[[ EXERCISE INPUTS, beginning ]]
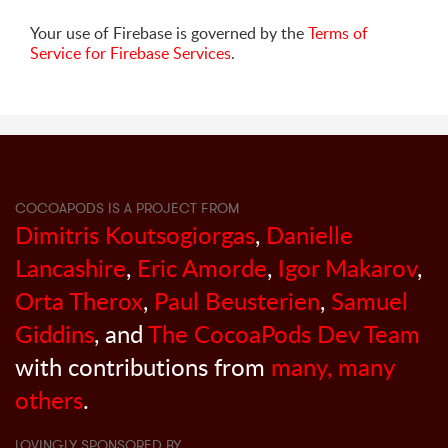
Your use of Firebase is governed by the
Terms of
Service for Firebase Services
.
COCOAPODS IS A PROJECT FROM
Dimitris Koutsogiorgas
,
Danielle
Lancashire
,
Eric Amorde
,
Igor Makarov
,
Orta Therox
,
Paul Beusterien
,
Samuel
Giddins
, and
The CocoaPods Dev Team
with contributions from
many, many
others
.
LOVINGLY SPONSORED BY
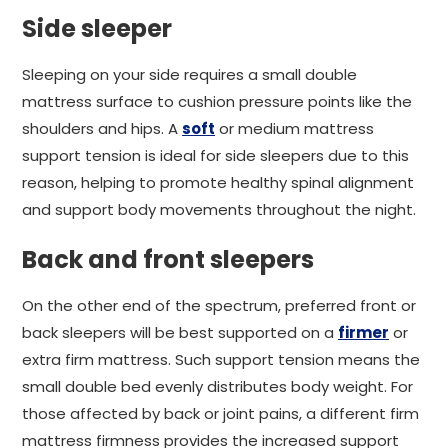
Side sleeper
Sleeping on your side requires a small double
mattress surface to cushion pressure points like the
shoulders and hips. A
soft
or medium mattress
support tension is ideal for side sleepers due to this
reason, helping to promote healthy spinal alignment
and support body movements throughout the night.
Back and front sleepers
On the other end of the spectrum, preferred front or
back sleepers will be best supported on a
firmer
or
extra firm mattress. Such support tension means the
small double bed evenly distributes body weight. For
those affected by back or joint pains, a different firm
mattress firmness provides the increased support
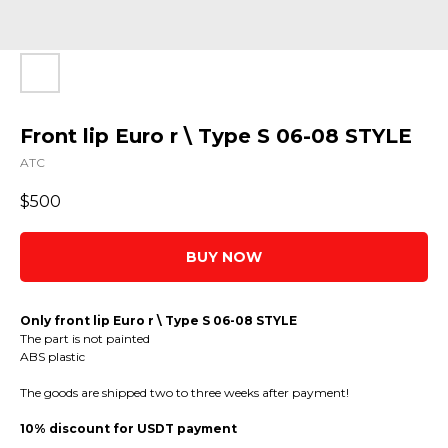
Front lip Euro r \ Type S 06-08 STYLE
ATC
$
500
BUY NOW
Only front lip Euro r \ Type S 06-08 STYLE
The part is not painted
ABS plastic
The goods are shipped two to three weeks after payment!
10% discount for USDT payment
[[ EXERCISE INPUTS, end ]]
[[ EXERCISE INPUTS, beginning ]]
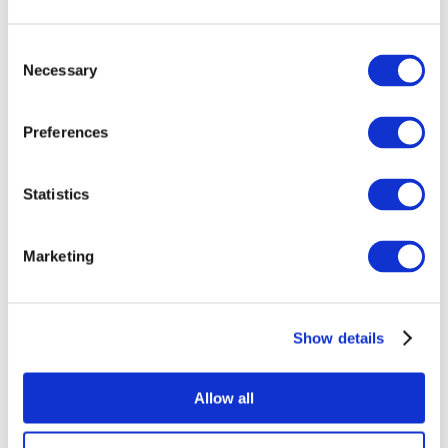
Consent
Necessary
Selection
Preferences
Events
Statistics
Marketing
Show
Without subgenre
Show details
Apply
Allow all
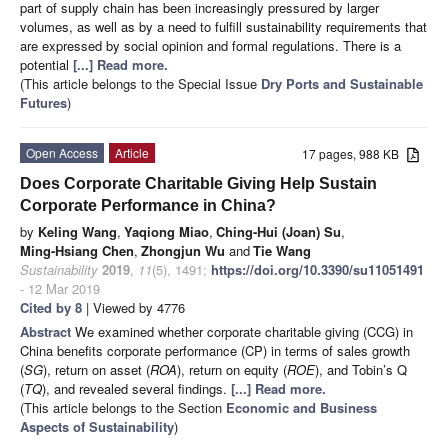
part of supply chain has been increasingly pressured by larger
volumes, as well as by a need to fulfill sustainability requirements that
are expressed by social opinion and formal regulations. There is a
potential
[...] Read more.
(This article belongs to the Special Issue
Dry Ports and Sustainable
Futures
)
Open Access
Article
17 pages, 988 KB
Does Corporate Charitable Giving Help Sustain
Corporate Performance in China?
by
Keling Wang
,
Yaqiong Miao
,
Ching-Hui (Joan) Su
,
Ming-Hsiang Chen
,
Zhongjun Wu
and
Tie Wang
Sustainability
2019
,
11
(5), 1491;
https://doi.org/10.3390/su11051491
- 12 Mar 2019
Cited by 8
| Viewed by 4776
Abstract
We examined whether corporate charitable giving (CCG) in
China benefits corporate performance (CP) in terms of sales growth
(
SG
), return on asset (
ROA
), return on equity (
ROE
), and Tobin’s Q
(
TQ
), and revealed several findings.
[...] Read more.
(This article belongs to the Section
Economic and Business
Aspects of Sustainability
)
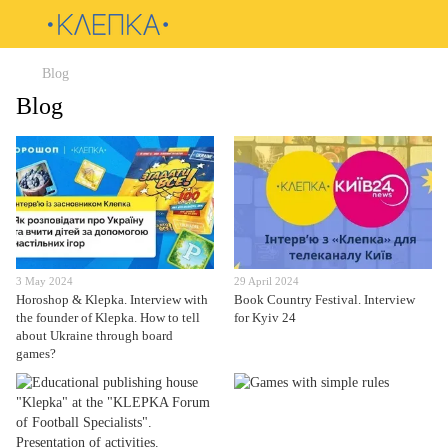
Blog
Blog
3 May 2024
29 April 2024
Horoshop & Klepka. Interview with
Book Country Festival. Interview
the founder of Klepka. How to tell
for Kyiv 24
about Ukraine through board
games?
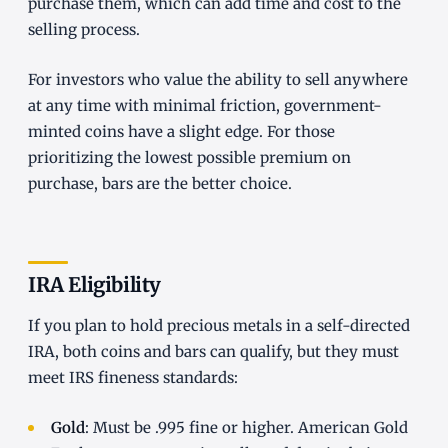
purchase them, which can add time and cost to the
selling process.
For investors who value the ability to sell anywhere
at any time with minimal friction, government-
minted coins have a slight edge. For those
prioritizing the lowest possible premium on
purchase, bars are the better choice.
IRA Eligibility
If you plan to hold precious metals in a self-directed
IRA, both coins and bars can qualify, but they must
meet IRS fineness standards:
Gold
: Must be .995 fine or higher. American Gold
[[ EXERCISE INPUTS, end ]]
[WHAT THE EXERCISE ASKS]:
Looking back over the data above, restate word for word the lines that begin at the line with "purchase, bars are the better choice." and end at the line with "higher. American Gold", inclusive.

[RESPONSE TO THIS TASK]:
purchase, bars are the better choice.
IRA Eligibility
If you plan to hold precious metals in a self-directed
IRA, both coins and bars can qualify, but they must
meet IRS fineness standards:
Gold
: Must be .995 fine or higher. American Gold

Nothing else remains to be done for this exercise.